--- START ---
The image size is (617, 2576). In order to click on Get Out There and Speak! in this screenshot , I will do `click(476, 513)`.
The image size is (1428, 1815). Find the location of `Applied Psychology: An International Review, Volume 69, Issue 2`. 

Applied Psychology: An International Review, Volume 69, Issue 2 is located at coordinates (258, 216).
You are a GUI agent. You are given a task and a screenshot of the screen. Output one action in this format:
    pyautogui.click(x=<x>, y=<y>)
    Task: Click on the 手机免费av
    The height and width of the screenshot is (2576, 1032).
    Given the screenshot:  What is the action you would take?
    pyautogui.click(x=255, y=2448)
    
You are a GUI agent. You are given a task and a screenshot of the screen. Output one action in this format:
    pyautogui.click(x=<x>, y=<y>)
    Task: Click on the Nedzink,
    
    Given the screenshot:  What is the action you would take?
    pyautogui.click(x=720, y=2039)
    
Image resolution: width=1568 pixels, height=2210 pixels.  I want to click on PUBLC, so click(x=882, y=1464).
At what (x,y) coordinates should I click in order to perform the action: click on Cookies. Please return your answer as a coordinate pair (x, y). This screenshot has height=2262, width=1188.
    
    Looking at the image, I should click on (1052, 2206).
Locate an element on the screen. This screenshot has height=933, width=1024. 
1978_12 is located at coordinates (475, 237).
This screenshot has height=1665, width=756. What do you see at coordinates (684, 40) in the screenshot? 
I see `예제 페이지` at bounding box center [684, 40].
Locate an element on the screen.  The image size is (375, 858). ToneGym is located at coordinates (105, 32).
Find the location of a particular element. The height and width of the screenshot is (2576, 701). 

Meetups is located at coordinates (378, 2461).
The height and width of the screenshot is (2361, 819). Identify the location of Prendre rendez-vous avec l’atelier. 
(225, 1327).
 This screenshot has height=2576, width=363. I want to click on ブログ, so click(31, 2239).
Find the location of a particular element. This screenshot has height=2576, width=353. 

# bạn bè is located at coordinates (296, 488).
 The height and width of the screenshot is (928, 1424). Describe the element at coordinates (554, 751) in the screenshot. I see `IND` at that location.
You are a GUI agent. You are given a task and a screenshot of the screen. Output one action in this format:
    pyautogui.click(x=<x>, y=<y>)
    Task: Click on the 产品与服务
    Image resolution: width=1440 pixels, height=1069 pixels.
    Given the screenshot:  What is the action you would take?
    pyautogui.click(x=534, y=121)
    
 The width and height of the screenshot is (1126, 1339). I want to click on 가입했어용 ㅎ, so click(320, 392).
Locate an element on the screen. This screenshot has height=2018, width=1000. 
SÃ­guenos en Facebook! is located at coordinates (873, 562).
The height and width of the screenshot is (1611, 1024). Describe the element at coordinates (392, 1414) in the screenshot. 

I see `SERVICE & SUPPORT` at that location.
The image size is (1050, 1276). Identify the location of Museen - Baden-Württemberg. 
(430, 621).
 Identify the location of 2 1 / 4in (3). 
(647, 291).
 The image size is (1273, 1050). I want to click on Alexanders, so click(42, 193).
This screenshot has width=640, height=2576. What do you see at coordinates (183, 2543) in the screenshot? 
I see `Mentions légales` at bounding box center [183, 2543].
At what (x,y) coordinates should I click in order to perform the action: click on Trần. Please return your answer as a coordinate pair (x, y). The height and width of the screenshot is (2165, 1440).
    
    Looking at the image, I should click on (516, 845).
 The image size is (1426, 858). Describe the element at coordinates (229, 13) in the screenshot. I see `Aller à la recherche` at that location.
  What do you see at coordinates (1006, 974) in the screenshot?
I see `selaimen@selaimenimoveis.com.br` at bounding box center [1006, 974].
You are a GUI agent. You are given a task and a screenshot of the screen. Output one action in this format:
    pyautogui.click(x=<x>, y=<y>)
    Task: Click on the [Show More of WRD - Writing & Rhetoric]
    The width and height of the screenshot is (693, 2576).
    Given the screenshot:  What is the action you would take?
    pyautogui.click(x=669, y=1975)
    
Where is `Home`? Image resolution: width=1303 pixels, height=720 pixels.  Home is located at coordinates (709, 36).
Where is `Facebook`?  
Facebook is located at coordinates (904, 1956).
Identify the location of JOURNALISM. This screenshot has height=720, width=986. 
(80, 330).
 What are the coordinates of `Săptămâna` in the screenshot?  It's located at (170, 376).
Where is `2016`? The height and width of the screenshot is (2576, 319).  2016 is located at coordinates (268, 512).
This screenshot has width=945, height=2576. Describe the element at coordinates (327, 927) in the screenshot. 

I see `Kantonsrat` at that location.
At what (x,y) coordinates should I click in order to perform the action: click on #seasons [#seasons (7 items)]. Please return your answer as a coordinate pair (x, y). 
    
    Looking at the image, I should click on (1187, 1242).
--- END ---
## EXERCISE DESCRIPTION
Which lines above contain "pixels"? Show each of them.

## COMPLETED TASK
Image resolution: width=1568 pixels, height=2210 pixels.  I want to click on PUBLC, so click(x=882, y=1464).
    Image resolution: width=1440 pixels, height=1069 pixels.
Where is `Home`? Image resolution: width=1303 pixels, height=720 pixels.  Home is located at coordinates (709, 36).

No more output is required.